● Work item
Each entry is to be given again word for word; images are dropped.

● Material provided
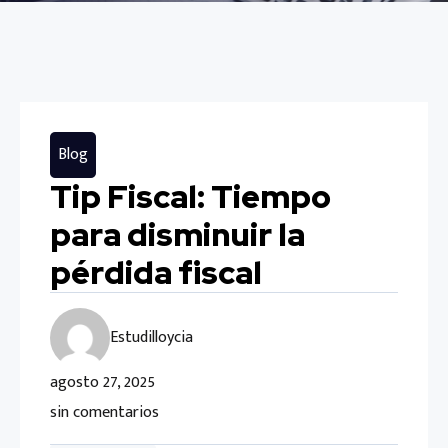
Blog
Tip Fiscal: Tiempo
para disminuir la
pérdida fiscal
Estudilloycia
agosto 27, 2025
sin comentarios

● Your solution
Blog
Tip Fiscal: Tiempo
para disminuir la
pérdida fiscal
Estudilloycia
agosto 27, 2025
sin comentarios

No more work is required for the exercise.